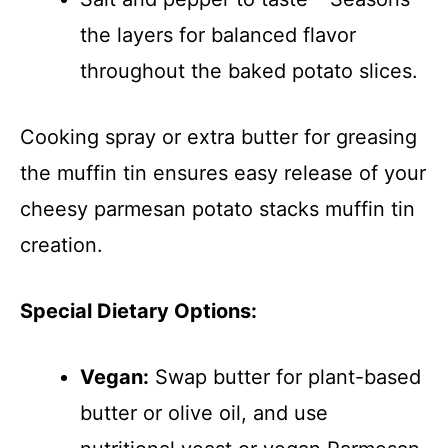
the layers for balanced flavor
throughout the baked potato slices.
Cooking spray or extra butter for greasing
the muffin tin ensures easy release of your
cheesy parmesan potato stacks muffin tin
creation.
Special Dietary Options:
Vegan:
Swap butter for plant-based
butter or olive oil, and use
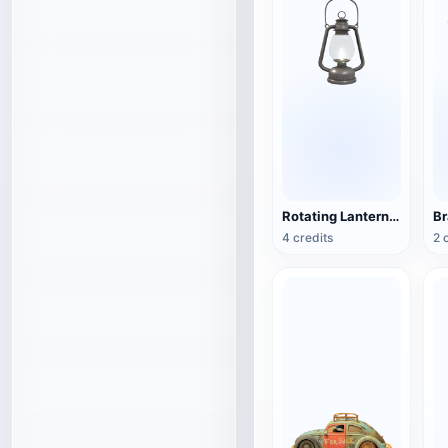
Rotating Lantern (3D Action Model)
4 credits
2 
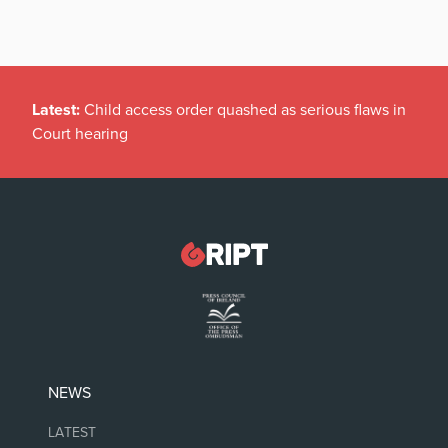
Latest:
Child access order quashed as serious flaws in
Court hearing
NEWS
LATEST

=======

= What you need to do =
All entries above are to be set down word for word, and the pictures are to be left out.

= Task response =
the layers for balanced flavor
throughout the baked potato slices.
Cooking spray or extra butter for greasing
the muffin tin ensures easy release of your
cheesy parmesan potato stacks muffin tin
creation.
Special Dietary Options:
Vegan:
Swap butter for plant-based
butter or olive oil, and use
Rotating Lantern (3D Action Model)
4 credits
2 
Latest:
Child access order quashed as serious flaws in
Court hearing
NEWS
LATEST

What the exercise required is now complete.